High performance and robust control

It is desirable to have robust high performance nonlinear control with a model-free design approach for the real time automatic control of practical industrial processes. The field has seen the application of Sliding Mode Controllers (SMCs). SMCs are nonlinear robust controllers, however most design approaches related to SMCs are model-based approaches. PID controllers and some Fuzzy Logic Controllers (FLCs) are model-free controllers, however their robustness is not integrated into their design parameters directly. This dissertation presents two new types of robust high performance nonlinear controllers with model-free design approaches. One introduces fuzzy logic to a model-free SMC which is a simple saturation function incorporating three design parameters.

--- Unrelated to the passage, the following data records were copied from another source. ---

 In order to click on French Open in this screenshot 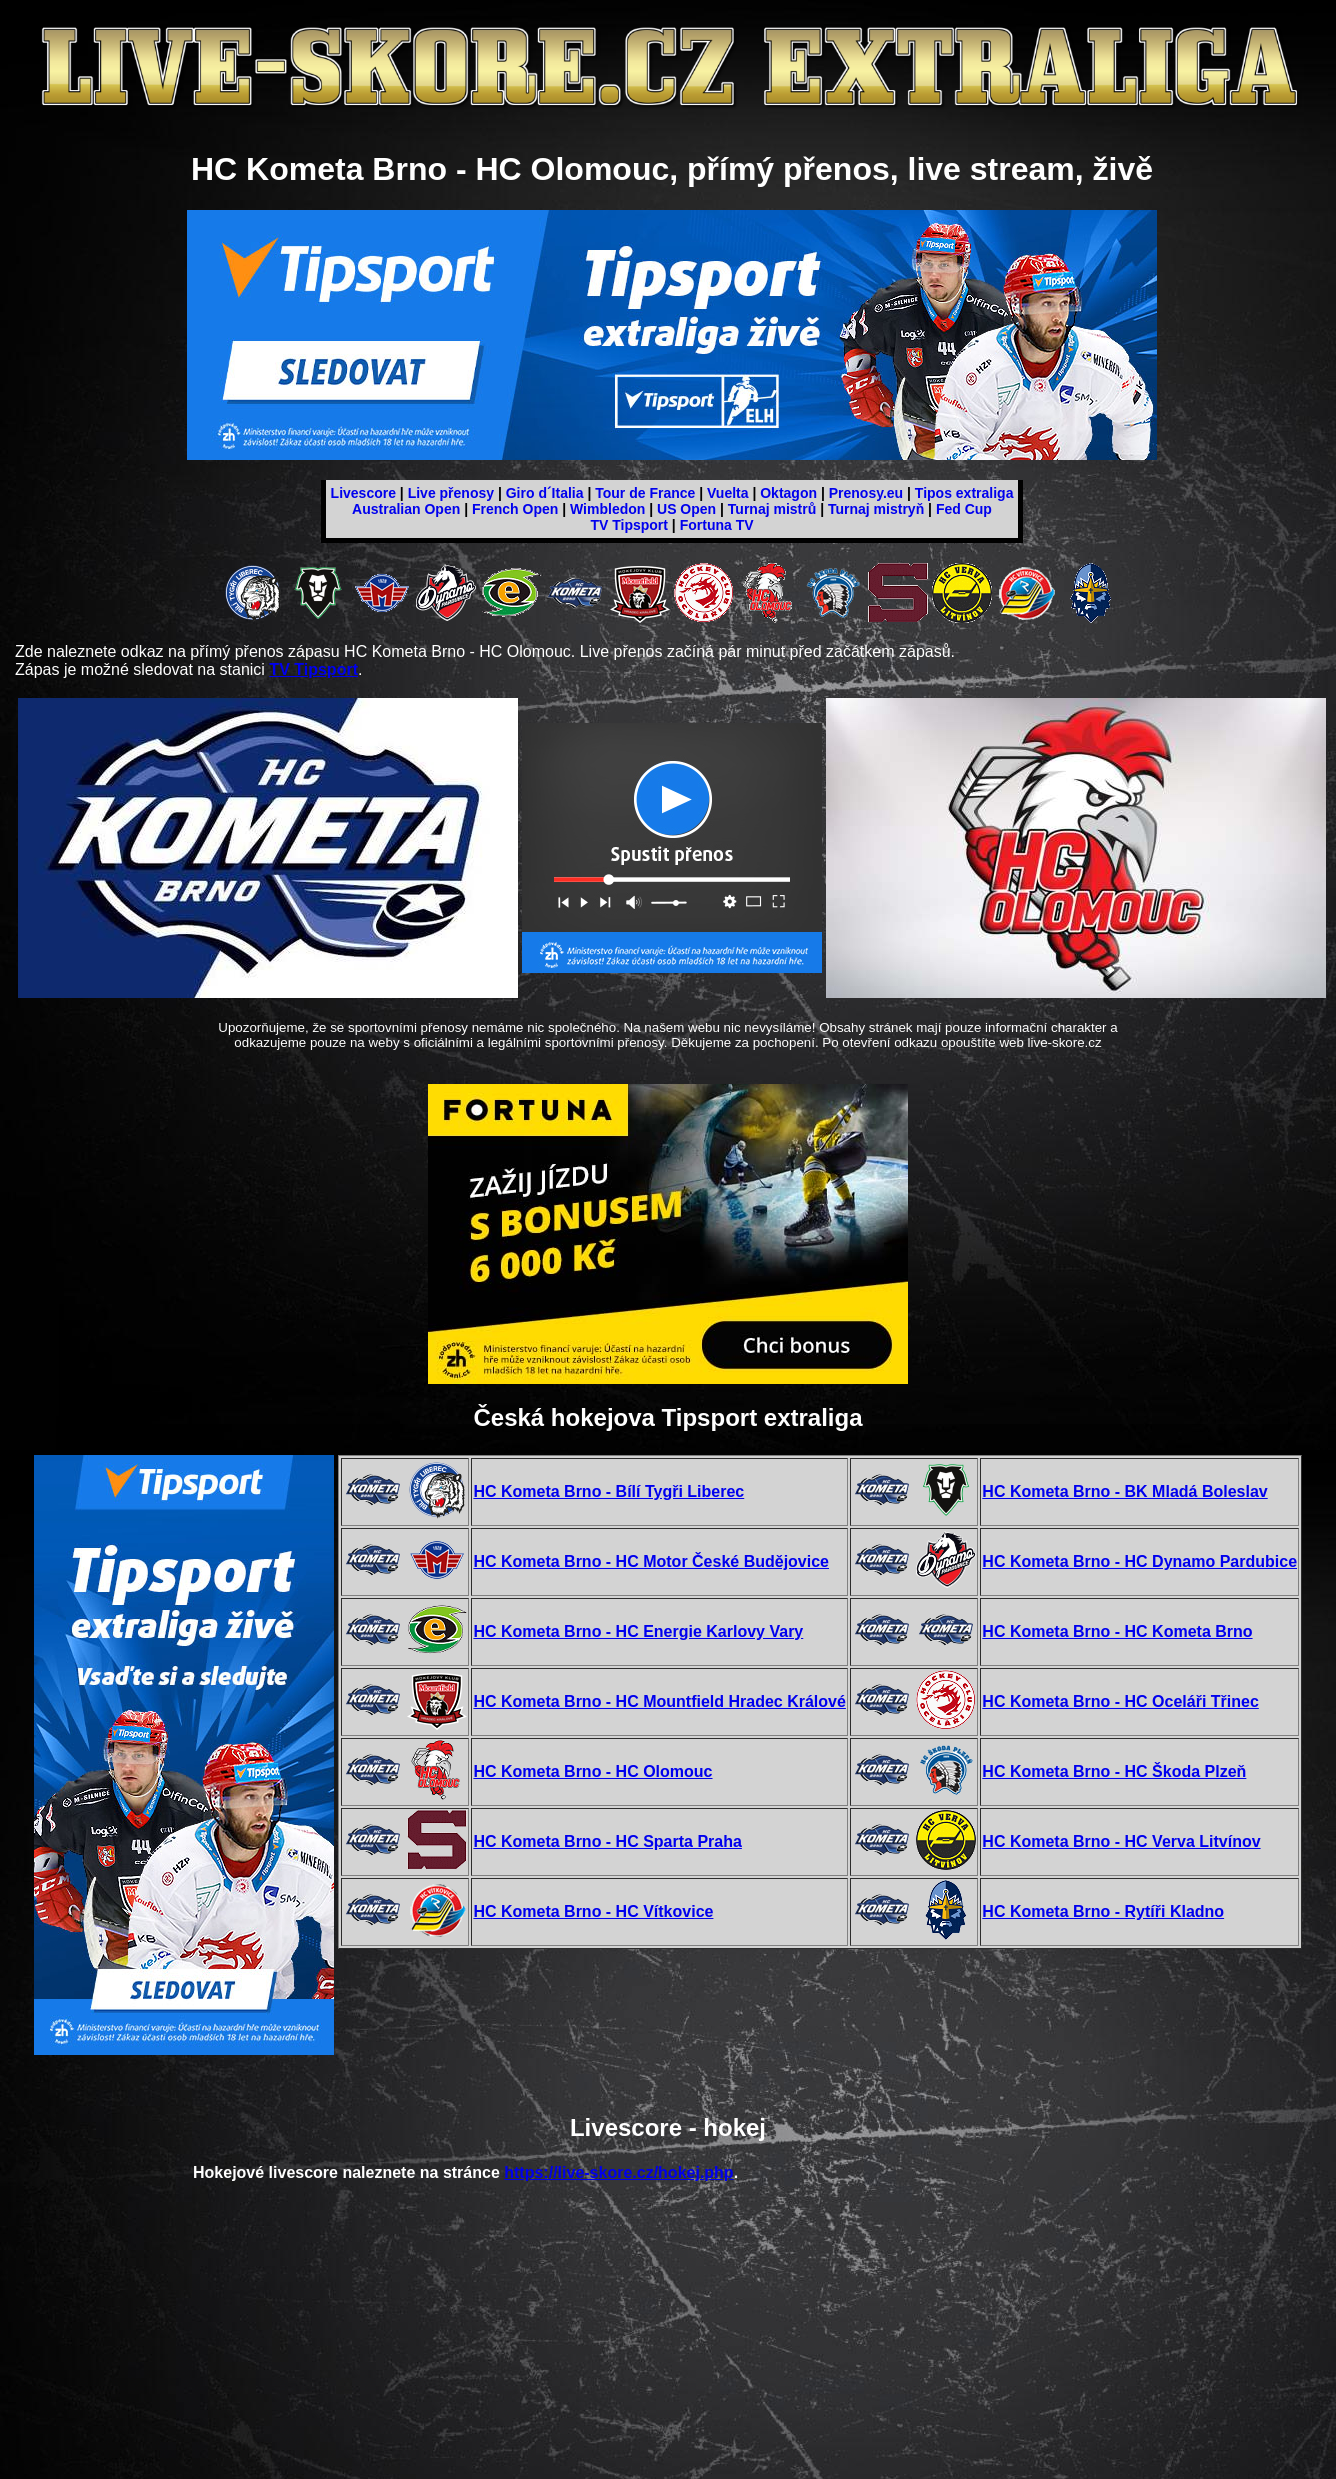 , I will do `click(515, 509)`. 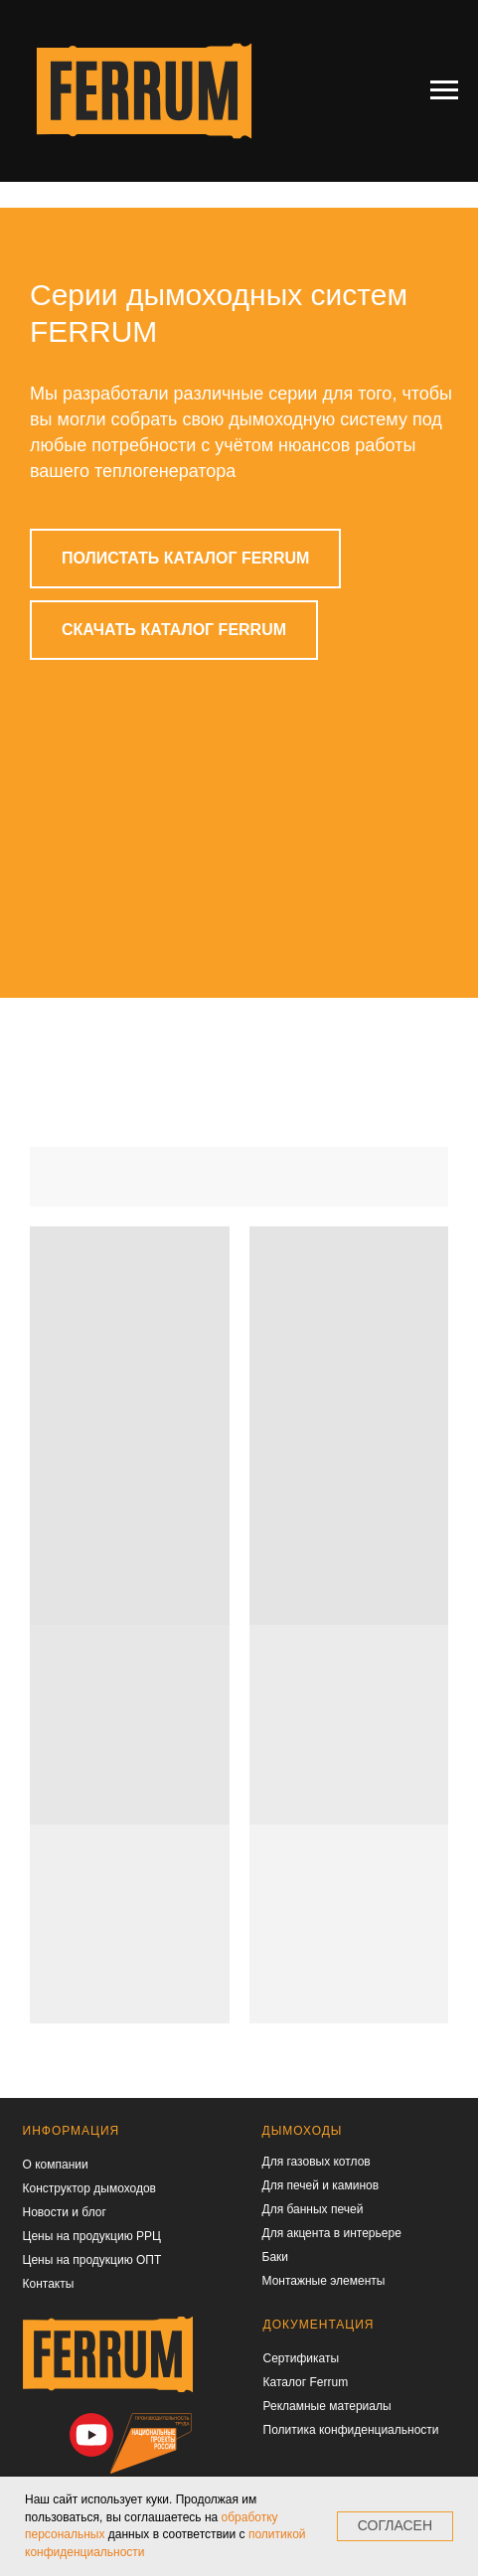 This screenshot has height=2576, width=478. I want to click on [Навигационное меню], so click(444, 90).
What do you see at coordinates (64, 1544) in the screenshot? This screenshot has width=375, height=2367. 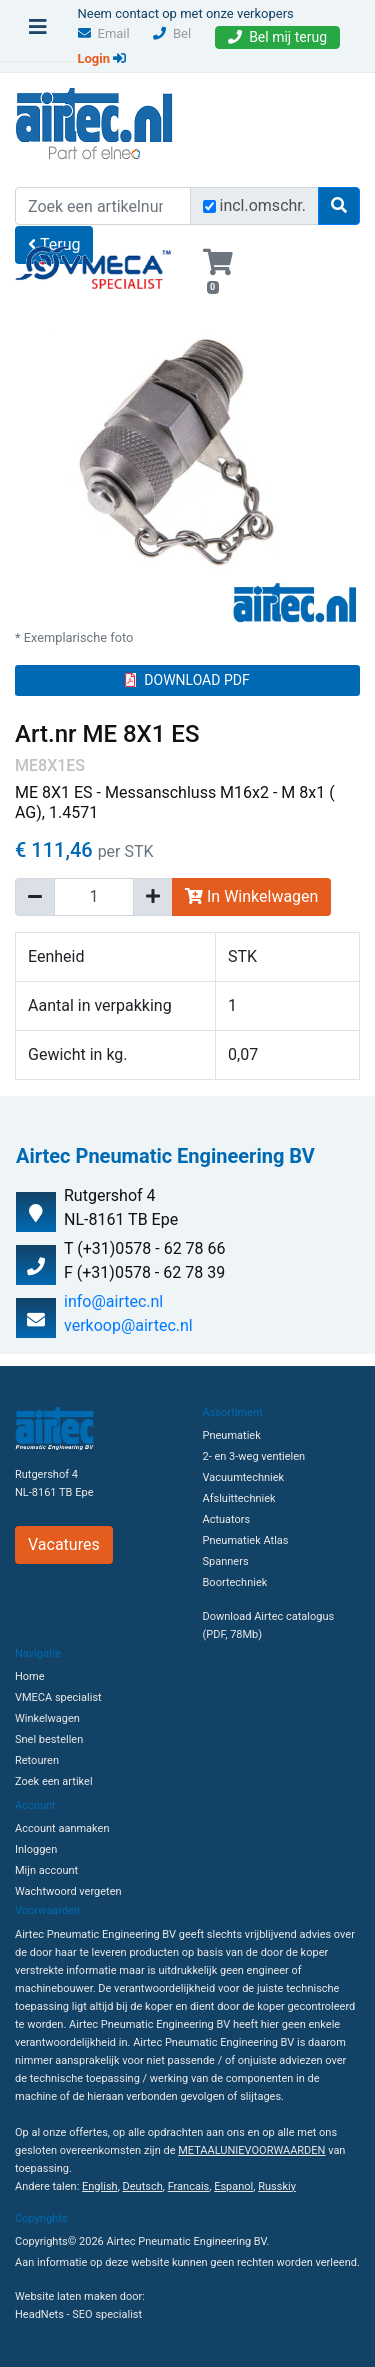 I see `Vacatures` at bounding box center [64, 1544].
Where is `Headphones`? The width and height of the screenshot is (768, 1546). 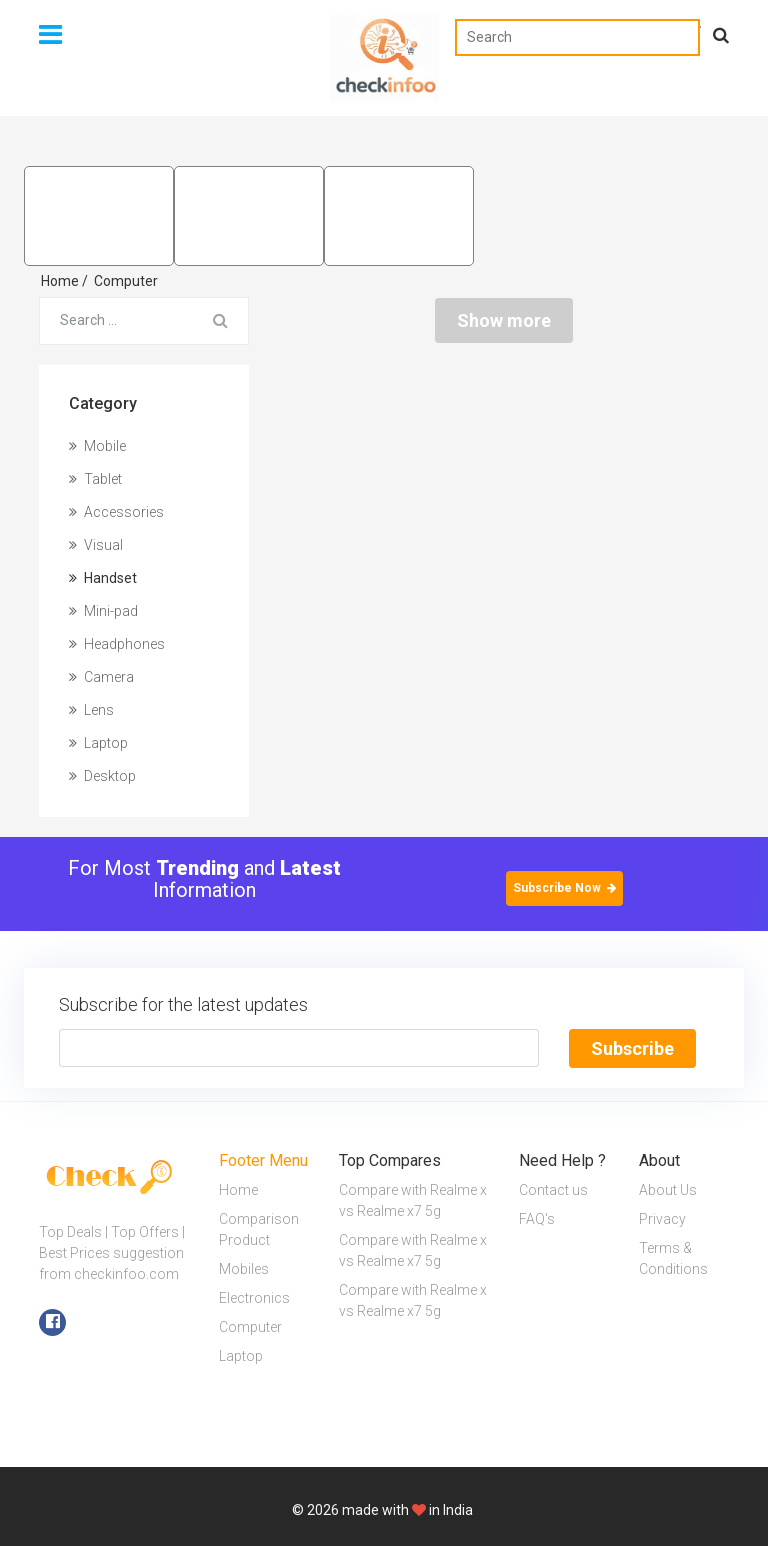 Headphones is located at coordinates (117, 644). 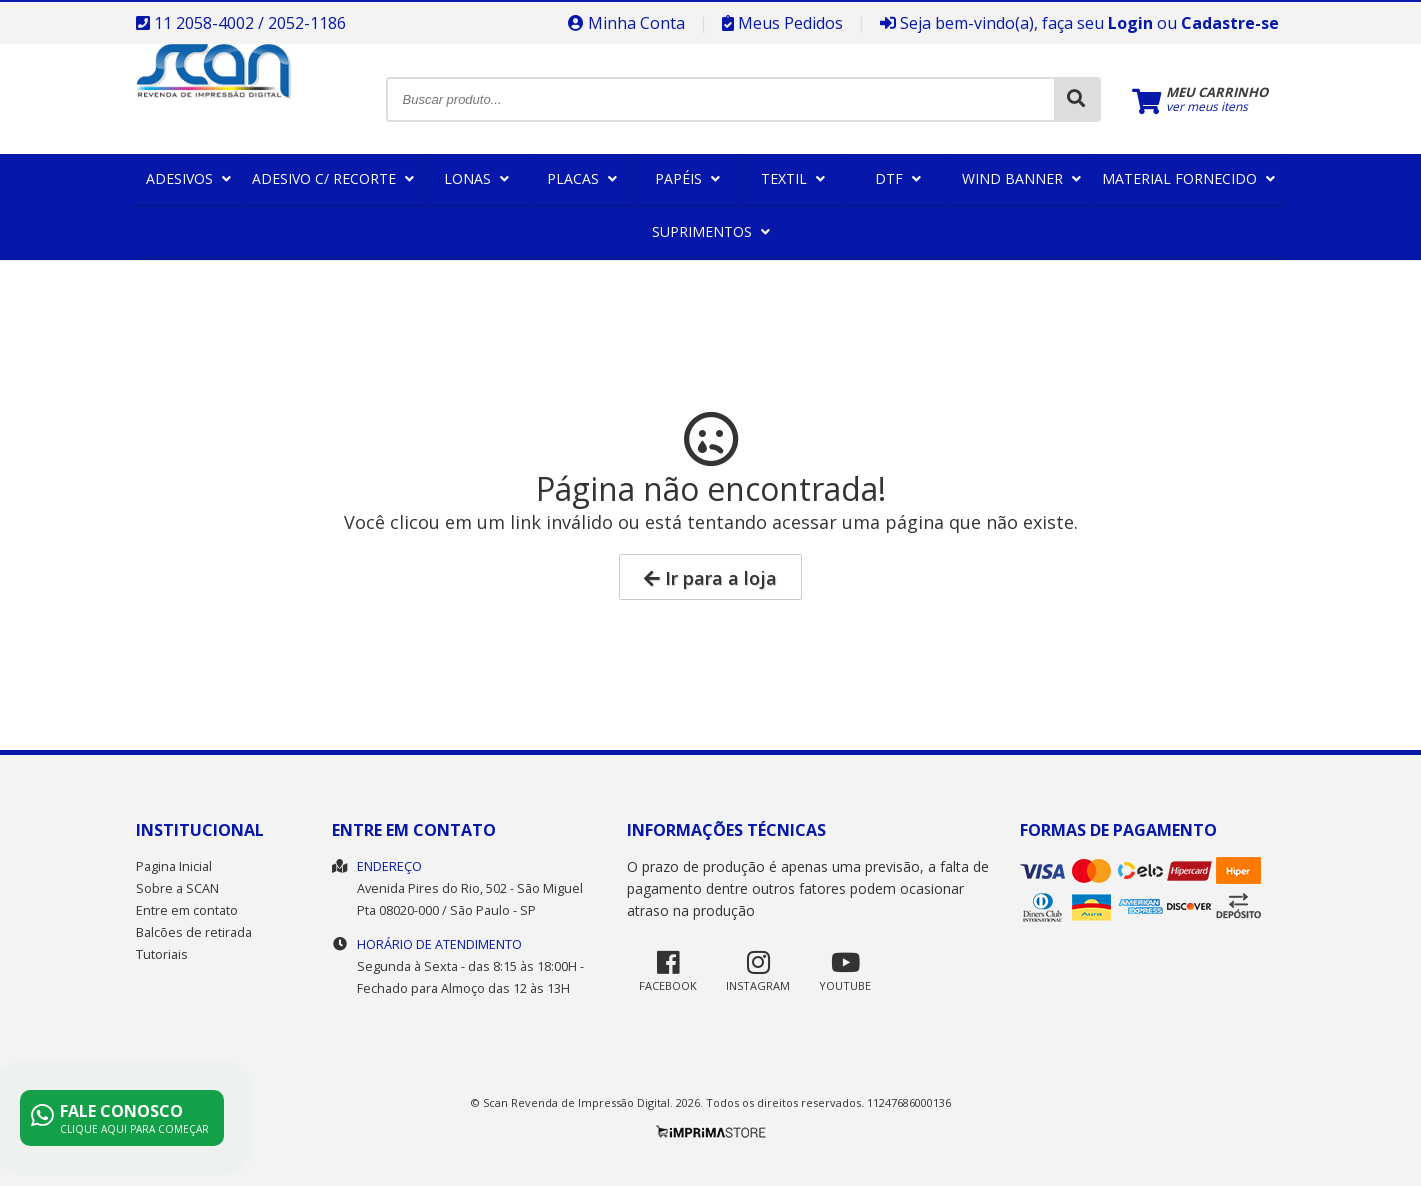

Due to the interpolative nature of fuzzy control, a TSK type FLC with the model-free SMCs as its rule's consequents will produce a controller with a nonlinear sliding curve and a nonlinear boundary layer. We call this controller a Fuzzy Sliding Controller (FSC). The other uses a new type of Variable Structure Controller (VSC), which intentionally switches from one controller to another controller during a step response. In conventional approaches to VSC, the control surface does not change its shape during a step response. The new type of VSC intentionally changes the shape of the control surface during the step response. This technique is analogous to that technique employed in image processing called "morphing" where a given image gradually changes over time to the image of a different entity. In order to avoid confusion with the conventional approach to a VSC, we use the term "Morphological" Controller (MC) for the VSC of the new type. The performance and robustness with respect to parameter variations, disturbances and slow sample rates of the proposed controllers are studied in detail with a DC motor and an Inverted Pendulum System. As a means to verify the proposed controllers in practical cases, we design the model-free SMC, the FSC and the MC for the highly nonlinear and uncertain dynamics of an Autonomous Underwater Vehicle, Ocean Voyager II. It is shown that the proposed controllers are high performance and high robustness controllers.